Dataset records
↓↓↓

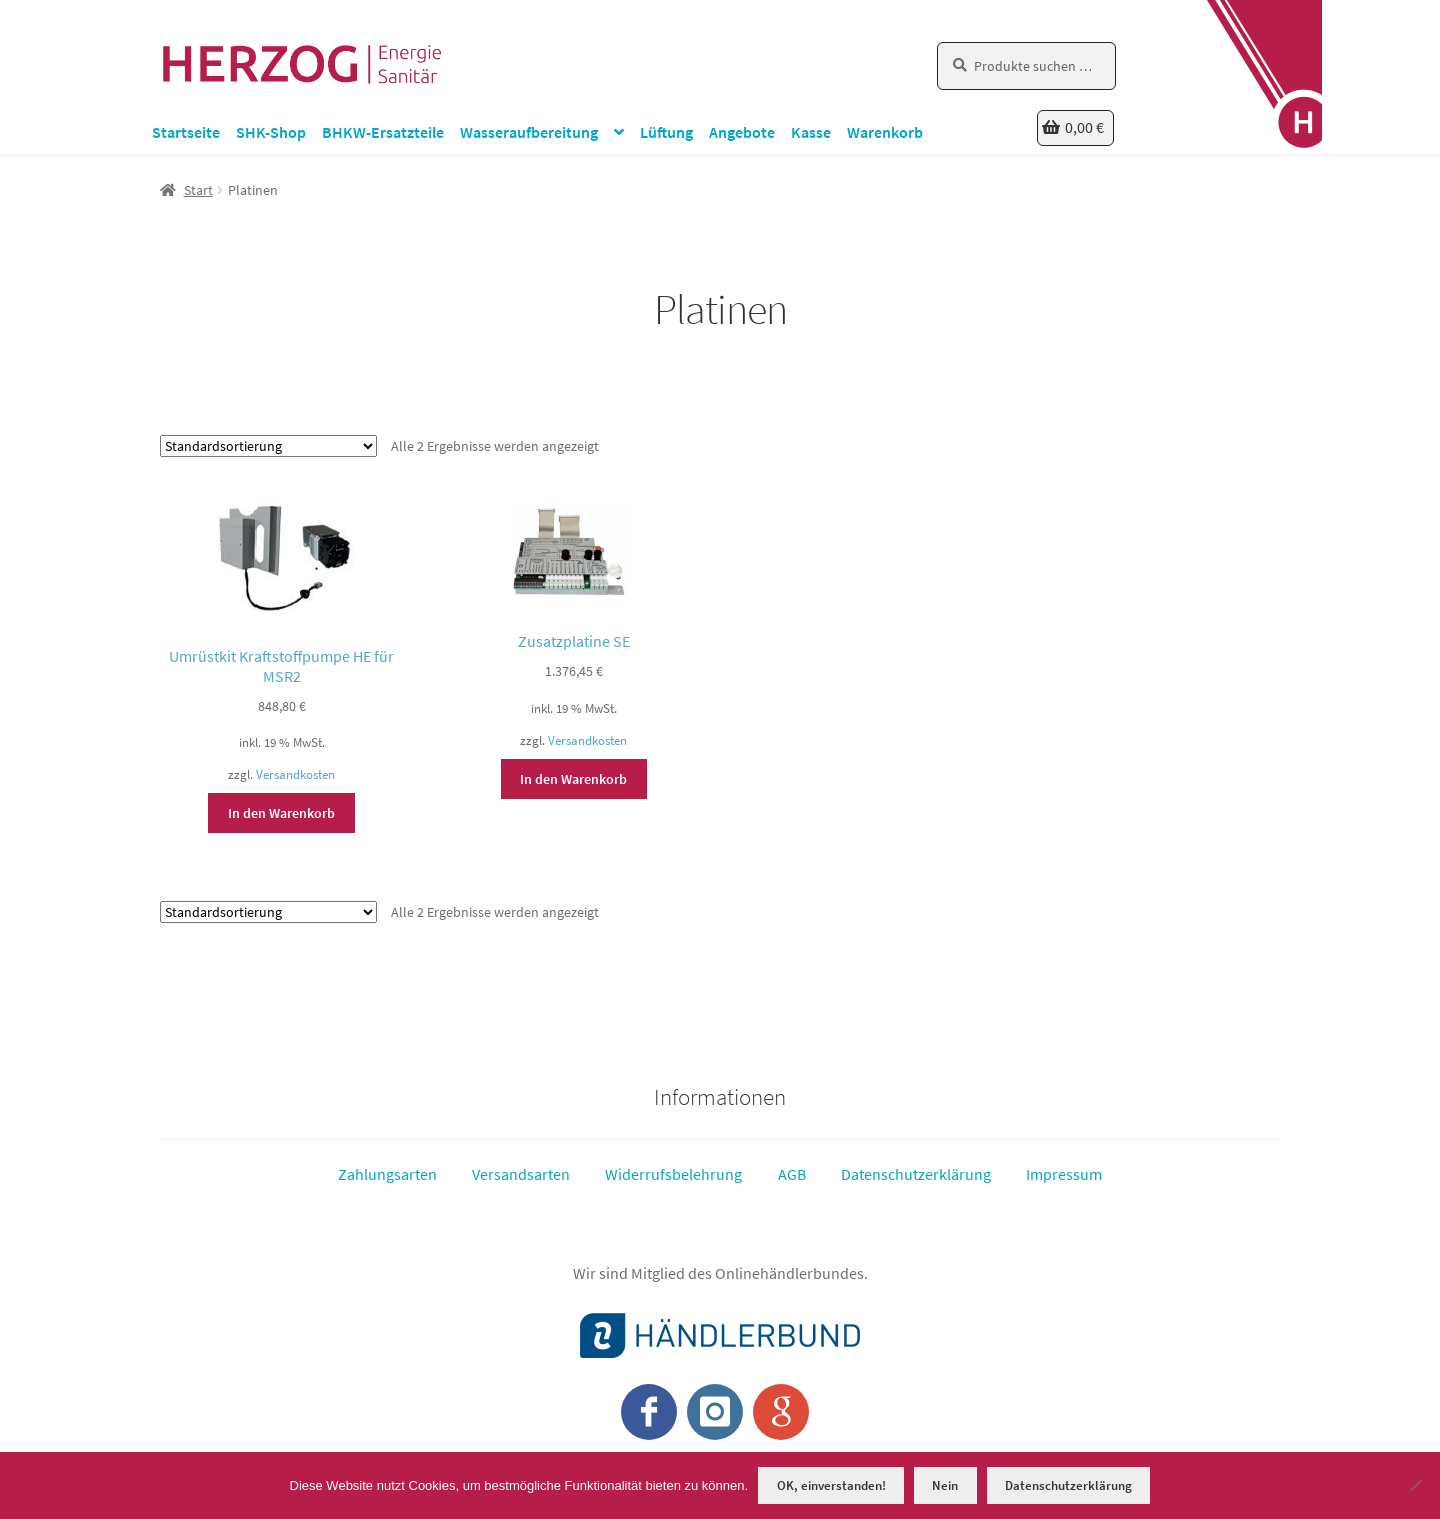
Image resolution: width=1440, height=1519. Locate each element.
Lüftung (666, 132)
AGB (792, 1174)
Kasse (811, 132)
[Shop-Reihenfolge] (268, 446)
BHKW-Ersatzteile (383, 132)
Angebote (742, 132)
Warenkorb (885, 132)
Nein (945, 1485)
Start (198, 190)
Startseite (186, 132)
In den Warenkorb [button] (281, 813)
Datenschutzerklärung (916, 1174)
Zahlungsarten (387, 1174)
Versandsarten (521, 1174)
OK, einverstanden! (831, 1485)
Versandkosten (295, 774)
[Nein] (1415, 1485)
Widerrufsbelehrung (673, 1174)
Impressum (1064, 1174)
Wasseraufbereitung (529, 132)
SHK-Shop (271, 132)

↑↑↑

◆ Your assignment ◆
Your answer is all of the records restated word for word, pictures excluded.

◆ Written solution ◆
Image resolution: width=1440, height=1519. Locate each element.
Lüftung (666, 132)
AGB (792, 1174)
Kasse (811, 132)
[Shop-Reihenfolge] (268, 446)
BHKW-Ersatzteile (383, 132)
Angebote (742, 132)
Warenkorb (885, 132)
Nein (945, 1485)
Start (198, 190)
Startseite (186, 132)
In den Warenkorb [button] (281, 813)
Datenschutzerklärung (916, 1174)
Zahlungsarten (387, 1174)
Versandsarten (521, 1174)
OK, einverstanden! (831, 1485)
Versandkosten (295, 774)
[Nein] (1415, 1485)
Widerrufsbelehrung (673, 1174)
Impressum (1064, 1174)
Wasseraufbereitung (529, 132)
SHK-Shop (271, 132)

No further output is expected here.